CARTA A NILO PEREIRA E SUA RESPOSTA
Ciro José Tavares.
Mestre Nilo:
Leio com entusiasmo sua Crônica do Velho Casarão, publicada no Jornal do Commercio e tomo a liberdade de enviar o meu poema Farewell Adelle. Fácil observar que o ambiente que me contagia é o mesmo, diferenciado apenas pela fantasia que me veste.
Depois que Adelle e Mariê partiram, minha mãe, Juraci, resistiu em rever suas antigas ruas e locais abençoados, não voltando nunca mais. Guardava a sensação, segundo me disse, da cidade adormecida permanentemente, como se estivesse morta.
Nas vezes em que lá fui, constatei a informação. À medida que o veículo descia, lentamente, a Rua São José até a estação ferroviária, margeando a linha férrea, conduzindo-me a casa, eu vislumbrava o largo pátio da Matriz e via a inexistência das mãos amigas que nos saudavam a chegada.
Para o lado do canavial, adentrado o vale, havia uma multidão de fantasmas no meio da qual rondava a realidade. O aspecto físico da cidade, no seu setor mais nobre e conhecido, não se modificou tanto. O espiritual, sim, volatizou-se, dando a impressão de que teria sido arrastado pelos que se despediram deste mundo, levando jardins, escadarias de acesso e terraços bordados de sancas e florões, suspensos nas colunas jônicas. Habituei-me a associar os velhos personagens da cidade à figura do Tio Spencer da novela O Chapéu Mexicano, de Aldous Huxley. Mansos de coração, eternizados na doce arquitetura.
Ciro José Tavares.

O poema que Ciro José Tavares dedica a Adelle de Oliveira é, para mim, a ressurreição da primavera da vida. Ela foi minha primeira professora no Ceará-Mirim. Tinha a fragilidade de um lírio e o encanto de uma alma pura, solitária, romântica. Seus versos rivalizam, em muita coisa, com os de Auta de Souza. Sempre a lembrarei, Como fiz na Academia Norte-rio-grandense de letras, ao ser empossado e saudado por outro cearamirinense, o realmente grande escritor Edgar Barbosa. É para este universo sentimental que Ciro me remete, numa hora de meditação e de quase êxtase. Hora da infância restituída.
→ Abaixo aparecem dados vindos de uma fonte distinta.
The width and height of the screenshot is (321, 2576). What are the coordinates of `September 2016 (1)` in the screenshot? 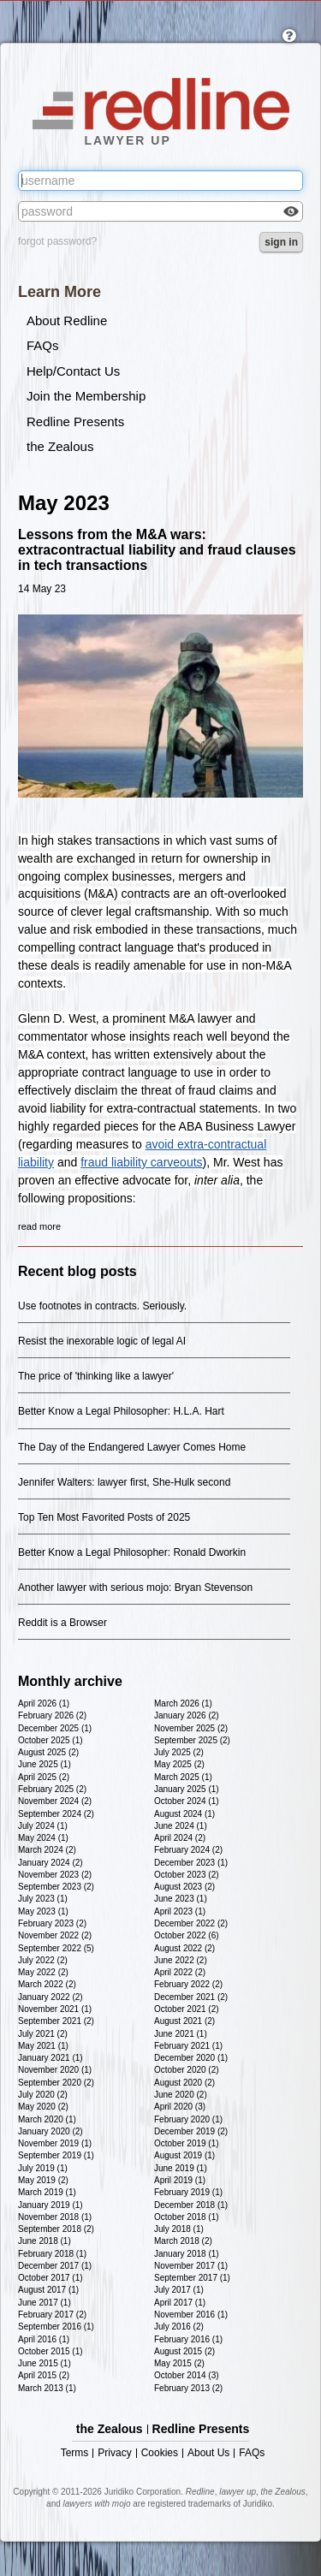 It's located at (56, 2326).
A aurora ainda indecisa da vida.
Nilo Pereira.

FAREWELL ADELE
Ciro José Tavares.

la etemidad espera en la encrucijada de estrellas.
JORGE LUIS BORGES – UM PATIO

Os sinos da matriz chamam
às vésperas os fiéis.
Galahad!
Galahad apressa-te!
Quando voltarmos verás
o trem das seis e meia
ganhando o rumo agreste.
Depois da ceia do senhor
(rogai por nós), a nossa.
Virgo, na cozinha,
permanece preparando
nosso magro pão de cada dia.

As oito, na praça Lateral à Igreja,
barracas, carrossel,
roda gigante iluminados,
empolgam feérica quermesse dos fiéis.
Há Verônica, Marias, Madalenas,
Tranças louras, vestidos rendilhados,
passando, por dois réis, rifas vermelhas
e azuis, na ajuda ao velho sacerdote.
Galahad, cuidado, não percas sobre alguém
o teu olhar perdido, nem sujes
a vistosa calça curta de algodão.
Na páscoa do domingo vais usá-la.
Se as dez a luz apaga, acende, é sinal,
logo silenciará o gerador.
Atento embala na ladeira, a noite,
assim como folguedos, é terminal.
Oramos antes de dormir, mantendo
brancas velas acesas no oratório.
Mesmo frágil, o lume guiará teus passos
Pelos silentes quarto e corredores.
Galahad, Galahad, penitencia-te,
Cristo é recrucificado sexta-feira.
Rangem máquinas, vagões, aguardando
que se processem embarques na estação,
antiga e fronteira à rua São José.

Reprime as lágrimas e logo saberás
que tua saudade é transitória.
Prometemos, crescido, repetir
nossas santas semanas no futuro.
Segura a bolsa e leva à bandoleira
tuas roupas, lembranças, brinquedos.
Cuidado na janela, o vento sopra
as cinzas para trás, Galahad, Galahad,
a direção é leste, hoje é contra o tempo.
Ouve, os sinos da Matriz parecem
dobrar em Jerusalém, Galahad,
Galahad, Galahad, alegra-te.
Aberto o santo sepulcro o Cristo
está ressuscitado, busquemos
reencontro na páscoa matinal.
Apesar dos muitos pecados, convidamos.

Quem sabe não queiras antes da missa
confessá-los ao jovem celebrante,
serão compreendidos e perdoados.
Esperamo-te na porta principal,
nossas pernas cansadas e franzinas
têm pela frente a ladeira e degraus.
Não tardes, guardião do sono, a toalha
está presa no varal, a jarra d’água cheia
no úmido banheiro do quintal,
as roupas na cadeira, os sapatos sob a cama.
Quanto ao café, na volta, arranjam-te
essas duas tias alquebradas,
porque faz muito tempo que partiu a doce Virgo.

Não vieste à Ceia do Senhor, ao pão do corpo,
ao cálice de sangue do Cordeiro?
No átrio montaste vigilância, perdido
de amores ou espanando a diáfana bruma
da aurora sonolenta, Galahad.
Para revê-la volta ao átrio amanhã cedo,
deitada indormida nos canaviais,
mágicos riachos, engenhos mortos,
nas moendas gastas e carros de boi
sumidos nos caminhos de verde rendilhados.
O trem, o trem podes perdê-lo, Galahad.
Se puderes faz breve longo regresso,
ou breves notícias apesar do espaço longo.
Sabes que somos as filhas puras da bruma
onde estaremos para sempre fixadas,
Galahad, Galahad.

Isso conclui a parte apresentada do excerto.